For me the ‘issue’ of homosexuality has become a situation like that described by a friend of mine in seminary who was a teaching assistant. He used to worry the day after the first exam grades went out because up to that point everyone liked him and all thought he was really good. When the grades came out, it all changed. I guess I feel the same way: everyone is fine as long as the ‘issue’ stays out of the way, but once it comes out, it brands me and people don’t look at me the same way. While I clearly land on the ‘traditional’ understanding of sexuality (I usually point to Richard B. Hays’s article [shortened version here] to describe my understanding), I am sometimes uncomfortable with it, and I will admit that I am open to the possibility I am wrong. Or on the days when I feel I’m not wrong, I still don’t want to make that big a deal of it, nor do I want to somehow say that Paul felt that homosexuals were the poster children of depravity (I agree with Bishop Willimon when he said something to the effect of ‘Let’s face it: homosexuals are not responsible for the breakdown of the American family. Heterosexuals have been doing that on their own’). That usually leaves me in the middle to make no one on either side happy. [By the way, I have put ‘issue’ in quotes or inverted commas because we will us ‘issue’ to guard us against admitting that there are real people who have been hurt behind this so-called issue. This in part leads to my discomfort with my own position!]

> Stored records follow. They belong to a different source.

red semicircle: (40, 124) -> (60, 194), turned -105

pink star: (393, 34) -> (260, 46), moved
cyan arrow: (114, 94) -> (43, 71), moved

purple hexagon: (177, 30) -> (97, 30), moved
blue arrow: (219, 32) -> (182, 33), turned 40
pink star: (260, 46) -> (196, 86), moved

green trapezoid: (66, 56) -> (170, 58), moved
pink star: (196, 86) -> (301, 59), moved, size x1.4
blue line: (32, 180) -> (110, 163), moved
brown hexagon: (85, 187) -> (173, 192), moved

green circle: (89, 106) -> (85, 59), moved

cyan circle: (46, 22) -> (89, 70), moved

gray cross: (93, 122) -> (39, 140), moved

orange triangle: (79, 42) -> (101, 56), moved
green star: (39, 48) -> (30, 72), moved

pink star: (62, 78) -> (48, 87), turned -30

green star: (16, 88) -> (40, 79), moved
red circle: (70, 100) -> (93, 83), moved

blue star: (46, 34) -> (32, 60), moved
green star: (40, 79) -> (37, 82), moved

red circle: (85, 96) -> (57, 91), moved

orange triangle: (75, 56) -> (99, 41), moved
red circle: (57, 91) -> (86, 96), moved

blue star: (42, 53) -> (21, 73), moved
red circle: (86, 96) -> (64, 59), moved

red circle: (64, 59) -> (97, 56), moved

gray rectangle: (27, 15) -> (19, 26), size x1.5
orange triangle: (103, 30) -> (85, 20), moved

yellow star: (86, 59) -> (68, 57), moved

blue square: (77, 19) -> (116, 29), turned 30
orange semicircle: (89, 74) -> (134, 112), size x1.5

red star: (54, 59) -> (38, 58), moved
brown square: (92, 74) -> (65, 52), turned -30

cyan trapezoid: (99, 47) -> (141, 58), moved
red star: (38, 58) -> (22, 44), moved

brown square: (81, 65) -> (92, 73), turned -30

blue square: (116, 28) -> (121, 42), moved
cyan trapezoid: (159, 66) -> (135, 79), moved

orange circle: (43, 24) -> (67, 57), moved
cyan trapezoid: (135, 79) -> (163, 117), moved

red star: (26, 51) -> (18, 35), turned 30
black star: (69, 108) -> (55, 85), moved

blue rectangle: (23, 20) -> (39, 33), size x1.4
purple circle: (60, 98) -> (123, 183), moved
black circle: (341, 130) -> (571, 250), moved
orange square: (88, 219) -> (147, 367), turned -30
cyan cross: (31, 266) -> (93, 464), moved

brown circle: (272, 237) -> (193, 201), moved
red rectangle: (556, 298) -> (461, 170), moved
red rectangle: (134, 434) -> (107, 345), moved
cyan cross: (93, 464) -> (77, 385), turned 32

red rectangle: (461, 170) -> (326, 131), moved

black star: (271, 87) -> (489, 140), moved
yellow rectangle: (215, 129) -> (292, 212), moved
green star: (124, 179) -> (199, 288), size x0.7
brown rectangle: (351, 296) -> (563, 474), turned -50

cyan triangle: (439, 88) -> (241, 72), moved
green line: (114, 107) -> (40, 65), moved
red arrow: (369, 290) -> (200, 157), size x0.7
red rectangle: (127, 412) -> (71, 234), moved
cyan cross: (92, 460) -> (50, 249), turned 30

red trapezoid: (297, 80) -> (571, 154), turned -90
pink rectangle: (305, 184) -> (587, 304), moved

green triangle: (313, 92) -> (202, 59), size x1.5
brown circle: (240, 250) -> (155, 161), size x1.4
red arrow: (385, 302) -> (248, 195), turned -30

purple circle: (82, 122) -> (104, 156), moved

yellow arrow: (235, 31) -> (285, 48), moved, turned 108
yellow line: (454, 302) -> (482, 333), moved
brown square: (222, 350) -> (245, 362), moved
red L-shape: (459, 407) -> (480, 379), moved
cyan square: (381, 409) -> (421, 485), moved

But at this point, the ‘issue’ I want to talk about is no longer homosexuality as such. Actually, it didn’t begin there either, but we always seem to find ourselves digressing back into the argument over the ‘issue’. Pam started the current discussion by asking where we are as a denomination (i.e., The Methodist Church of Great Britain) in welcoming all people. She writes:
I’m deeply saddened by the knowledge that gay people feel that they have to leave our churches. My understanding was that, as a denomination, we were working toward taking the position that all people were welcome in our church, whatever their views on homosexuality. My understanding was that we were trying to accommodate people of all views as being valued in our churches.
So my question is, what does that look like? How do we live together despite our differences? So far, I see that happening only when we don’t talk about it. One of the places where it did arise, was at a District meeting where we gathered to discuss what is commonly called the ‘Derby Resolutions‘. I found myself in a group where one person was using the word ‘homophobia’ and I asked her to define what she meant. While she was very polite and I knew she didn’t want to be antagonistic, she honestly said that in a thorough discussion we would likely disagree over whether I could be called one. Everybody likely has a story where they felt pushed aside once it came out and we found ourselves in the minority position (like kim fabricius, I refuse to call what traditionalists experience as ‘persecution’). But, if we are to have a church where all are welcome, then we need to watch our language and our behaviour. (Traditionalists need to rethink the ‘The bible says’ argument – Paul didn’t always use that argument. I am sure many argued against him on the issue of circumcision and food sacrificed to idols with the argument, ‘The Bible says…’)
I quite like the Derby Resolutions. As a friend of mine said, they were created for a purpose and not just because some people were bored one afternoon. But, perhaps the document that kept The Methodist Church from the tumult experienced in the Church of England has now outlived its useful life. Where do we go from here? I want a conversation that focuses on how we can trust each other enough to stick together. More than that, stay in fellowship with each other. Where can we have a conversation that attempts to work out how we will be a community of grace without digressing back into old arguments. How can we start to ask the question, ‘How can we live together?’